■ INFORMATION PROVIDED:
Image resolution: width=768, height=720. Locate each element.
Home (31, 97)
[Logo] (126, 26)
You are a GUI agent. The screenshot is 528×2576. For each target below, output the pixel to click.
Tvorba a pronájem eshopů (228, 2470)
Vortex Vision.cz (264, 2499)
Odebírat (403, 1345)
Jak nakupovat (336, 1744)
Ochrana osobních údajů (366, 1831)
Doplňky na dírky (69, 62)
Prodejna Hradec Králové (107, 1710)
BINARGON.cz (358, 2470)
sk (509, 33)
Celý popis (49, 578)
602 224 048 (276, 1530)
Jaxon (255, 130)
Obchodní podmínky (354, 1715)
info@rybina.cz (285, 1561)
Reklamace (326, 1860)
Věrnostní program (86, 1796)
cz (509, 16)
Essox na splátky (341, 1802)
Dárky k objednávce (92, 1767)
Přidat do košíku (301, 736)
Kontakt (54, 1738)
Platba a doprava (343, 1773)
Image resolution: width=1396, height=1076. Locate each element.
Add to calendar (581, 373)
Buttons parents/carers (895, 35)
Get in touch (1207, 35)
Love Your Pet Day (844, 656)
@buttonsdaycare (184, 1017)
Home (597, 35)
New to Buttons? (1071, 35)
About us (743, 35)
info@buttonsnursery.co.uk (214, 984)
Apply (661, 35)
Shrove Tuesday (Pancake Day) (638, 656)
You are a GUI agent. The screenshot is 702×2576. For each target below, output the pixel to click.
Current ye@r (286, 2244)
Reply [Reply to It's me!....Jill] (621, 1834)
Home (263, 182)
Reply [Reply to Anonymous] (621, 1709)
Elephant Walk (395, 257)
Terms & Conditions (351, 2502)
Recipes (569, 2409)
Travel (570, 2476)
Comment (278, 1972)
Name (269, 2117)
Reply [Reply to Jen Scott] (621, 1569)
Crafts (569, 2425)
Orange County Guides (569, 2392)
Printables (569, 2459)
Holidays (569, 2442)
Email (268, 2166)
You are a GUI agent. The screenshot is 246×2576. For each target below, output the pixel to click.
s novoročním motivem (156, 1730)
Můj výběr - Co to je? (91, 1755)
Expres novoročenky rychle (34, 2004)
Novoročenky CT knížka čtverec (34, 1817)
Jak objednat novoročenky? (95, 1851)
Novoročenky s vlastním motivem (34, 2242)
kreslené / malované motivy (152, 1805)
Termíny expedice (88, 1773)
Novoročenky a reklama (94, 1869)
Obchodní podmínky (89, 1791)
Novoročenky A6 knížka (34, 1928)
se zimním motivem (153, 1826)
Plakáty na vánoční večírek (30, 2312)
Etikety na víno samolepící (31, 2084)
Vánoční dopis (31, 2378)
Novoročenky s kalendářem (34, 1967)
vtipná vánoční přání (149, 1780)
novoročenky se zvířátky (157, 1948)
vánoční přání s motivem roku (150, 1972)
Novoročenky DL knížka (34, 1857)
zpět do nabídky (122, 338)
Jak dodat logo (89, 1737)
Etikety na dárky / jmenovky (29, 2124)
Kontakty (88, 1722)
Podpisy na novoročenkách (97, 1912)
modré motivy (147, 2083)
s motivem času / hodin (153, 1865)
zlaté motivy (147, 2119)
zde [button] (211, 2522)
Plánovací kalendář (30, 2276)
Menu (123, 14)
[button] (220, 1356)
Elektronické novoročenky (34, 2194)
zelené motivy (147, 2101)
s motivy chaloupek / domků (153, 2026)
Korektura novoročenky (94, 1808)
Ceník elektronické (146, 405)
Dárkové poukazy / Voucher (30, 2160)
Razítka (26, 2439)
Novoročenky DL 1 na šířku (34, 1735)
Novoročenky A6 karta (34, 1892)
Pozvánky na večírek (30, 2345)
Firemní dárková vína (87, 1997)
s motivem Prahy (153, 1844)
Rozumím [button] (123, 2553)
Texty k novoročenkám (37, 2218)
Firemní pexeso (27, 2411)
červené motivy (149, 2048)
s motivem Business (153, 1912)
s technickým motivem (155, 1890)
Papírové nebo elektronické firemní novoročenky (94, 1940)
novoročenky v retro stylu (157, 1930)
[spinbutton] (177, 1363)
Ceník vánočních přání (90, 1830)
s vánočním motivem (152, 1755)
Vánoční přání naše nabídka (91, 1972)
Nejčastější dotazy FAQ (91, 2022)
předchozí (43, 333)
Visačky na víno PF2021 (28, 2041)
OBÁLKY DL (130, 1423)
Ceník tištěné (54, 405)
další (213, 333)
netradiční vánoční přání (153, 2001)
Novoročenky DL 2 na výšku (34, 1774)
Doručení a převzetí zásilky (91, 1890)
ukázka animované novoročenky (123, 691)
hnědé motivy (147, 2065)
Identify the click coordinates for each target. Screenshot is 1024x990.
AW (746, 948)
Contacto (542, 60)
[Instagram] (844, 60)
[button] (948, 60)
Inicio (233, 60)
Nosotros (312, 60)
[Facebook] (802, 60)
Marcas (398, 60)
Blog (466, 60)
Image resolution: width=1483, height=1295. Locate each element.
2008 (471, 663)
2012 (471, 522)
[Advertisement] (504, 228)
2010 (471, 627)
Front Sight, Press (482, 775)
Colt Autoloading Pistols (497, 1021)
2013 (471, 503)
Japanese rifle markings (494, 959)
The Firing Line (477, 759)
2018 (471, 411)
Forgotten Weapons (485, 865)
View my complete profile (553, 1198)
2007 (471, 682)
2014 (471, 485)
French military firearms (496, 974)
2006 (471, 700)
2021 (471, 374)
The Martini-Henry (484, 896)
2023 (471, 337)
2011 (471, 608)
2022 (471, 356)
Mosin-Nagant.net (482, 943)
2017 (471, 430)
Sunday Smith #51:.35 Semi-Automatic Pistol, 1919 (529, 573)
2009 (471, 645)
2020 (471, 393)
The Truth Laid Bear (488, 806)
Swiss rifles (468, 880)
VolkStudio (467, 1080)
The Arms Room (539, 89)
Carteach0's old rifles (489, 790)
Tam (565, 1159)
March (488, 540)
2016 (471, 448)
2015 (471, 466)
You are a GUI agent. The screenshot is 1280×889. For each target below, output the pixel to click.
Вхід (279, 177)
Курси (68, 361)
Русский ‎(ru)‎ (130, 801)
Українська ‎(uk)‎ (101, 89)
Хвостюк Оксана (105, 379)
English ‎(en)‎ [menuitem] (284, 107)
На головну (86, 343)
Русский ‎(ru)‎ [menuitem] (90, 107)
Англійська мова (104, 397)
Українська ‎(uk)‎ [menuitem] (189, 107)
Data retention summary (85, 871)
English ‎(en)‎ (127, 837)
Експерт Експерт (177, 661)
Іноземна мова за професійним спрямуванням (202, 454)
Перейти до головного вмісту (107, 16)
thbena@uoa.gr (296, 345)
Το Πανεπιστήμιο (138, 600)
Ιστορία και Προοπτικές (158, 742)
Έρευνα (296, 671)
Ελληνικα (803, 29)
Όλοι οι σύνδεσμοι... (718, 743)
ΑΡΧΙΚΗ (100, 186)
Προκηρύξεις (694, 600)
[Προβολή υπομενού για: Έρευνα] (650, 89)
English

■ PROBLEM STATEMENT:
Would you filter the records and copy out each line containing "motivy"?

■ RESPONSE AREA:
kreslené / malované motivy (152, 1805)
modré motivy (147, 2083)
zlaté motivy (147, 2119)
zelené motivy (147, 2101)
s motivy chaloupek / domků (153, 2026)
červené motivy (149, 2048)
hnědé motivy (147, 2065)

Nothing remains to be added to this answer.